I don’t often read historical fiction, but a favorable review of The Bohemians prompted me to add it to my reading list. I’m glad I did.

The novel is a fictionalized account of the life of photographer Dorothea Lange. With Dorothea speaking in the first person, it follows her as a young woman coming from the East Coast to San Francisco in 1918. She brought only her Graflex camera and a small amount of money, which a good-looking thief stole from her at the ferry terminal. The novel tracks her industriousness and how she convinced a wealthy San Francisco businessman to provide financial backing so she could set up a portrait studio.

Central to the story is Caroline, a Chinese American woman who becomes her assistant. Through Caroline Dorothea learns that San Francisco of 1918 was a bigoted city where people held a strong prejudice against Asians and Italians. The climax of the book centers on a horrific act of violence against Caroline and Dorothea’s efforts to identify the attacker and exact revenge.

Most of us are familiar with Lange as the photojournalist who documented the Great Depression, in particular via that iconic photo of the migrant farm worker with her children. But in the novel this part of her life represents only a small section at the end of the book. Darznik focuses most of the novel on her effort to create a business out of nothing and then on her success as a portrait photographer to San Francisco’s rich and famous. That, and how her life was intertwined with Caroline.

Darznik intermixes what we know historically with wholly imagined fiction. She provides both an Author’s Note and a Historical Notes section at the end of the book. These sections tell us what we know as fact and what the author has imagined. For example, the novel describes her marriage to and eventual divorce from the artist Maynard Dixon, a much older man. All of that really happened. On the other hand, all we know about Dorothea’s assistant is that she was of Asian background and that some sources refer to her as Ah-yee. Darznik in her author’s note tells us that “Caroline Lee comes from my imagination.”

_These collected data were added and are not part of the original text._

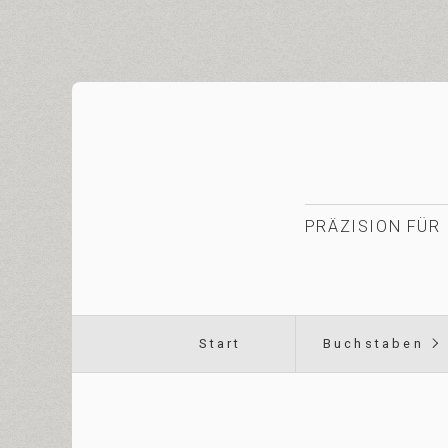
PRÄZISION FÜR 
Start
Buchstaben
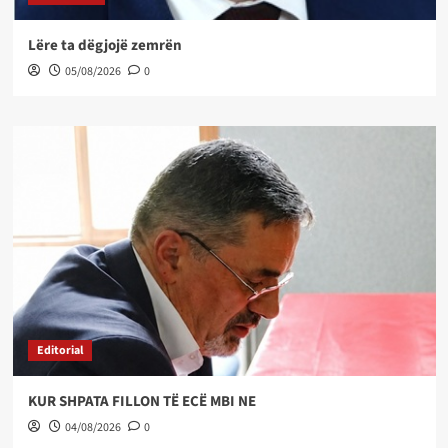
Lëre ta dëgjojë zemrën
05/08/2026
0
Editorial
KUR SHPATA FILLON TË ECË MBI NE
04/08/2026
0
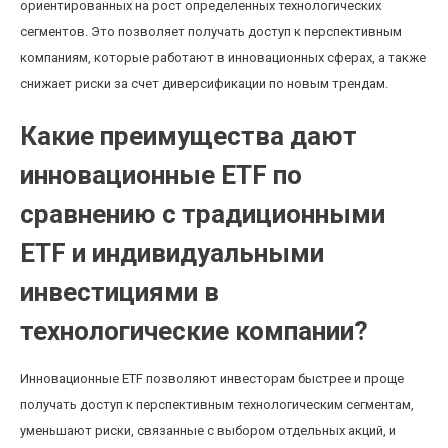
ориентированных на рост определенных технологических
сегментов. Это позволяет получать доступ к перспективным
компаниям, которые работают в инновационных сферах, а также
снижает риски за счет диверсификации по новым трендам.
Какие преимущества дают
инновационные ETF по
сравнению с традиционными
ETF и индивидуальными
инвестициями в
технологические компании?
Инновационные ETF позволяют инвесторам быстрее и проще
получать доступ к перспективным технологическим сегментам,
уменьшают риски, связанные с выбором отдельных акций, и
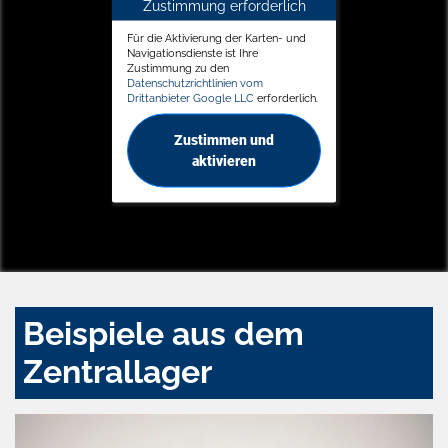
Zustimmung erforderlich
Für die Aktivierung der Karten- und
Navigationsdienste ist Ihre
Zustimmung zu den
Datenschutzrichtlinien vom
Drittanbieter Google LLC
erforderlich.
Zustimmen und
aktivieren
Beispiele aus dem
Zentrallager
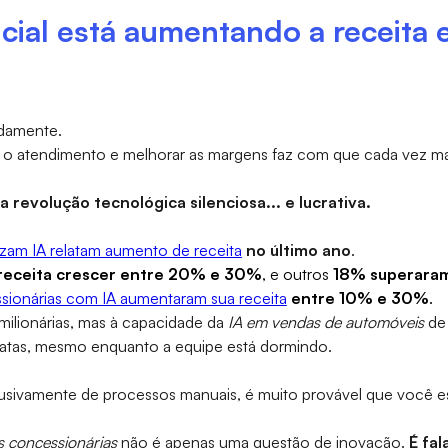
ficial está aumentando a receita
damente.
ar o atendimento e melhorar as margens faz com que cada vez m
a revolução tecnológica silenciosa... e lucrativa.
izam IA relatam aumento de receita
no último ano
.
receita crescer entre 20% e 30%
, e outros
18% superaram
ionárias com IA aumentaram sua receita
entre 10% e 30%
.
milionárias, mas à capacidade da
IA em vendas de automóveis
de
iatas, mesmo enquanto a equipe está dormindo.
usivamente de processos manuais, é muito provável que você es
as concessionárias
não é apenas uma questão de inovação.
É fa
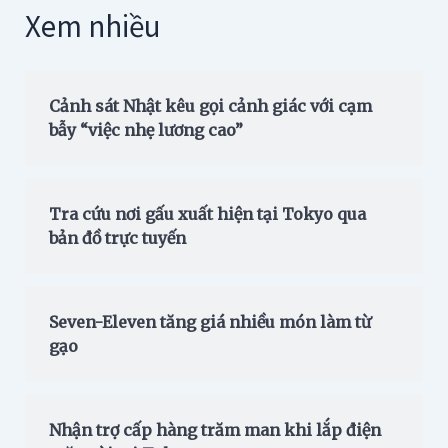
Xem nhiều
Cảnh sát Nhật kêu gọi cảnh giác với cạm
bẫy “việc nhẹ lương cao”
Tra cứu nơi gấu xuất hiện tại Tokyo qua
bản đồ trực tuyến
Seven-Eleven tăng giá nhiều món làm từ
gạo
Nhận trợ cấp hàng trăm man khi lắp điện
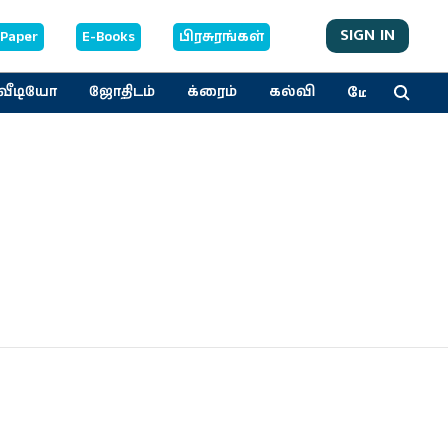
SIGN IN
-Paper
E-Books
பிரசுரங்கள்
மேலும்
வீடியோ
ஜோதிடம்
க்ரைம்
கல்வி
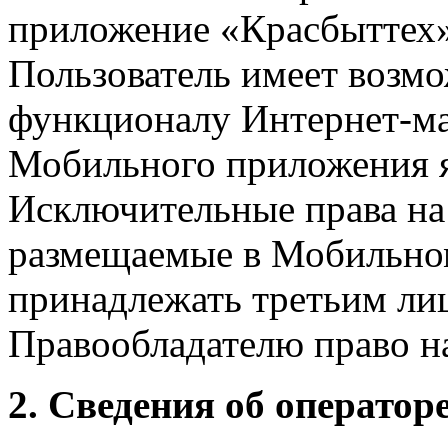
приложение «Красбыттех»
Пользователь имеет возмо
функционалу Интернет-ма
Мобильного приложения я
Исключительные права на 
размещаемые в Мобильно
принадлежать третьим ли
Правообладателю право на
2. Сведения об оператор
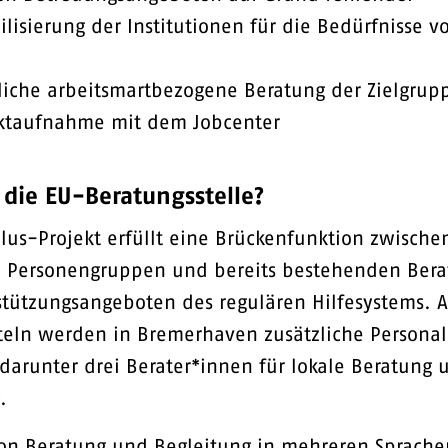
ilisierung der Institutionen für die Bedürfnisse 
liche arbeitsmartbezogene Beratung der Zielgrup
ktaufnahme mit dem Jobcenter
t die EU-Beratungsstelle?
lus-Projekt erfüllt eine Brückenfunktion zwische
 Personengruppen und bereits bestehenden Bera
tützungsangeboten des regulären Hilfesystems. 
teln werden in Bremerhaven zusätzliche Personal
 darunter drei Berater*innen für lokale Beratung 
.
von Beratung und Begleitung in mehreren Sprache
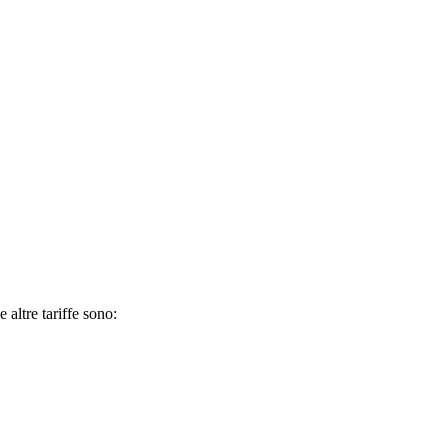
 altre tariffe sono:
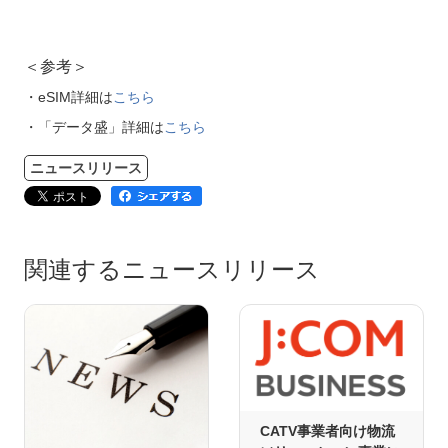
＜参考＞
・eSIM詳細は
こちら
・「データ盛」詳細は
こちら
ニュースリリース
関連するニュースリリース
CATV事業者向け物流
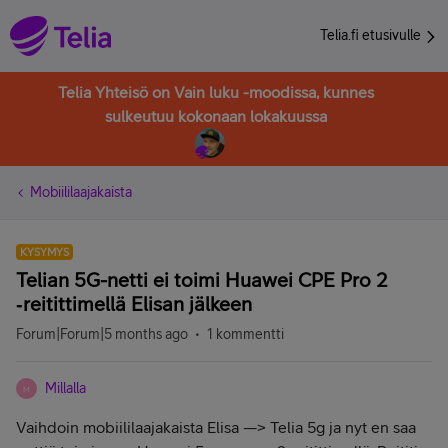
Telia.fi etusivulle
Telia Yhteisö on Vain luku -moodissa, kunnes
sulkeutuu kokonaan lokakuussa
Mobiililaajakaista
KYSYMYS
Telian 5G-netti ei toimi Huawei CPE Pro 2
‑reitittimellä Elisan jälkeen
Forum|Forum|5 months ago
1 kommentti
Millalla
M
Vaihdoin mobiililaajakaista Elisa —> Telia 5g ja nyt en saa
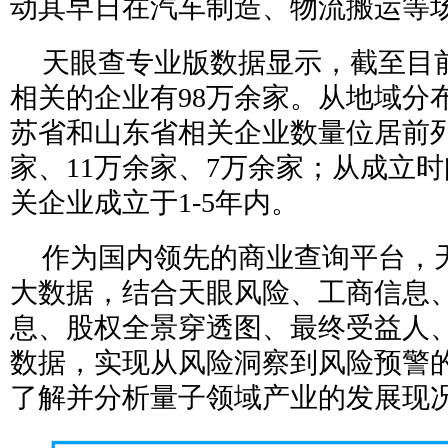
动其早日在汽车制造、物流搬运等
天眼查专业版数据显示，截至目
相关的企业有98万余家。从地域分
苏省和山东省相关企业数量位居前列
家、11万余家、7万余家；从成立
关企业成立于1-5年内。
作为国内领先的商业查询平台，
大数据，结合天眼风险、工商信息
息、股权全景穿透图、最终受益人
数据，实现从风险洞察到风险预警
了解并分析量子领域产业的发展现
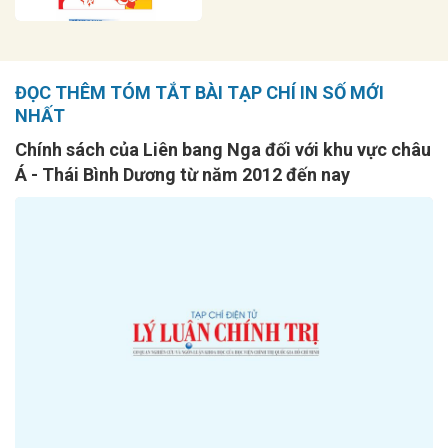
ĐỌC THÊM TÓM TẮT BÀI TẠP CHÍ IN SỐ MỚI
NHẤT
Chính sách của Liên bang Nga đối với khu vực châu
Á - Thái Bình Dương từ năm 2012 đến nay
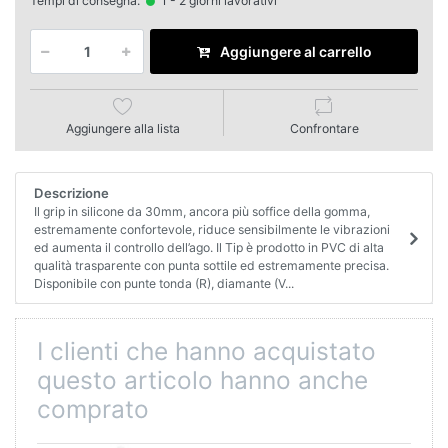
Tempi di consegna:
1 - 2 giorni lavorativi
Aggiungere al carrello
Aggiungere alla lista
Confrontare
Descrizione
Il grip in silicone da 30mm, ancora più soffice della gomma,
estremamente confortevole, riduce sensibilmente le vibrazioni
ed aumenta il controllo dell’ago. Il Tip è prodotto in PVC di alta
qualità trasparente con punta sottile ed estremamente precisa.
Disponibile con punte tonda (R), diamante (V...
I clienti che hanno acquistato
questo articolo hanno anche
comprato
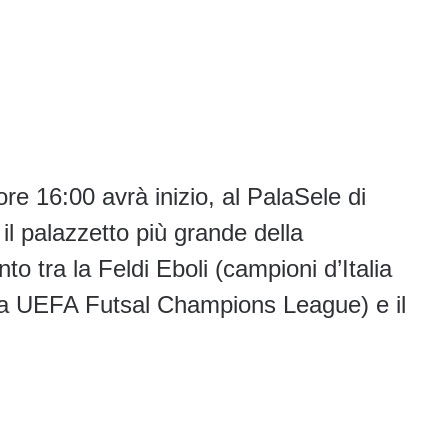
re 16:00 avrà inizio, al PalaSele di
 il palazzetto più grande della
 tra la Feldi Eboli (campioni d’Italia
la UEFA Futsal Champions League) e il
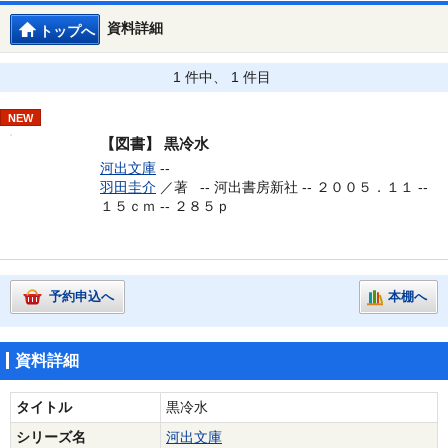
資料詳細
トップへ
1 件中、 1 件目
NEW
【図書】
黒冷水
河出文庫
--
羽田圭介
／著 --
河出書房新社 -- ２００５．１１ --
１５ｃｍ -- ２８５ｐ
予約申込へ
本棚へ
資料詳細
タイトル
黒冷水
シリーズ名
河出文庫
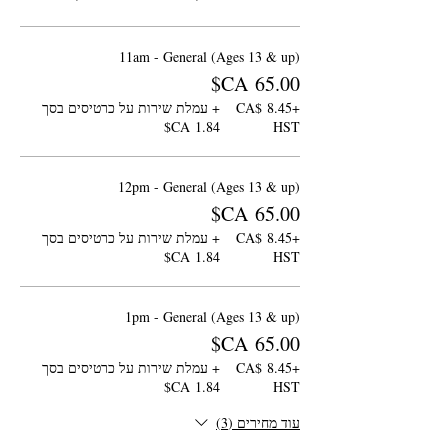
11am - General (Ages 13 & up)
+‏8.45 ‏CA$
+ עמלת שירות על כרטיסים בסך
HST
12pm - General (Ages 13 & up)
+‏8.45 ‏CA$
+ עמלת שירות על כרטיסים בסך
HST
1pm - General (Ages 13 & up)
+‏8.45 ‏CA$
+ עמלת שירות על כרטיסים בסך
HST
עוד מחירים (3)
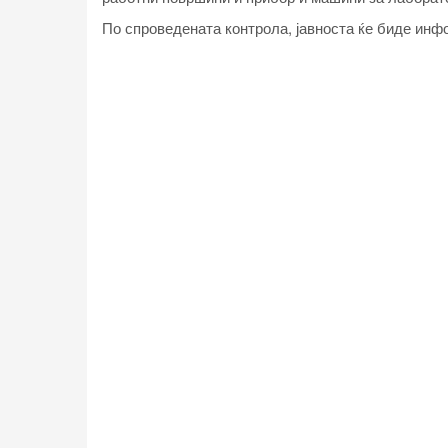
По спроведената контрола, јавноста ќе биде инф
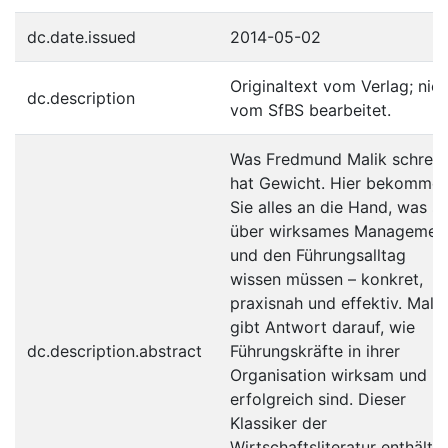
dc.date.issued
2014-05-02
Originaltext vom Verlag; nich
dc.description
vom SfBS bearbeitet.
Was Fredmund Malik schreib
hat Gewicht. Hier bekomme
Sie alles an die Hand, was si
über wirksames Managemen
und den Führungsalltag
wissen müssen – konkret,
praxisnah und effektiv. Malik
gibt Antwort darauf, wie
dc.description.abstract
Führungskräfte in ihrer
Organisation wirksam und
erfolgreich sind. Dieser
Klassiker der
Wirtschaftsliteratur enthält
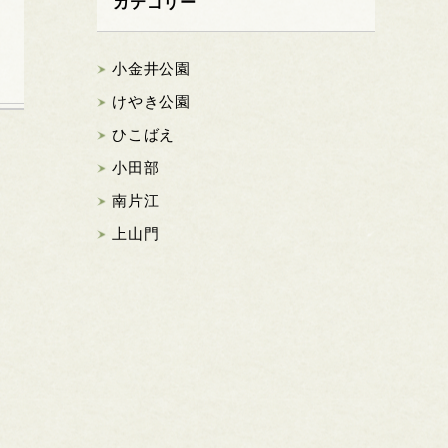
カテゴリー
小金井公園
けやき公園
ひこばえ
小田部
南片江
上山門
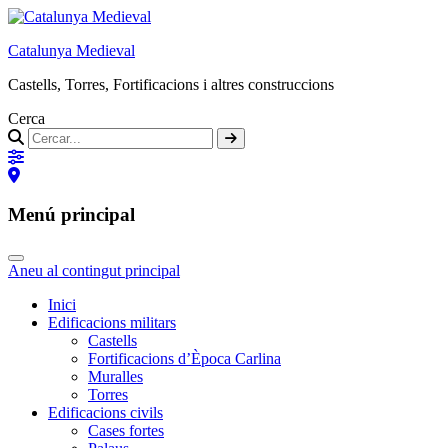
Catalunya Medieval
Castells, Torres, Fortificacions i altres construccions
Cerca
Menú principal
Aneu al contingut principal
Inici
Edificacions militars
Castells
Fortificacions d’Època Carlina
Muralles
Torres
Edificacions civils
Cases fortes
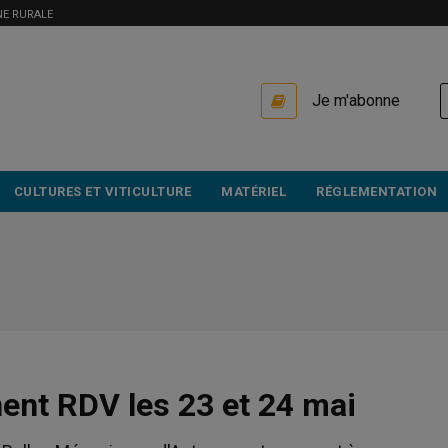
NE RURALE
USER
Je m'abonne
ACCOUNT
MENU
CULTURES ET VITICULTURE
MATÉRIEL
RÉGLEMENTATION
nent RDV les 23 et 24 mai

The author does a good job avoiding anachronisms until near the end of the book. There she has a couple of slip-ups. She uses the word “scrum” when referring to a crowd of people. That, of course, is a rugby term more recently adopted by the high-tech world. People in depression-era America wouldn’t have known the word. She refers to pulling off the freeway during her travels. I don’t believe there were freeways in the rural Bay Area of the 1930s. In another narrative disconnect she mentions coming home to her sons after being away taking pictures for several days. Sons who up to that point the narrator hadn’t mentioned.

Those are minor faults, however. Darznik’s writing flows beautifully and her plot is compelling. The Bohemians was enjoyable reading and offers a vivid portrait of San Francisco in the first half of the twentieth century.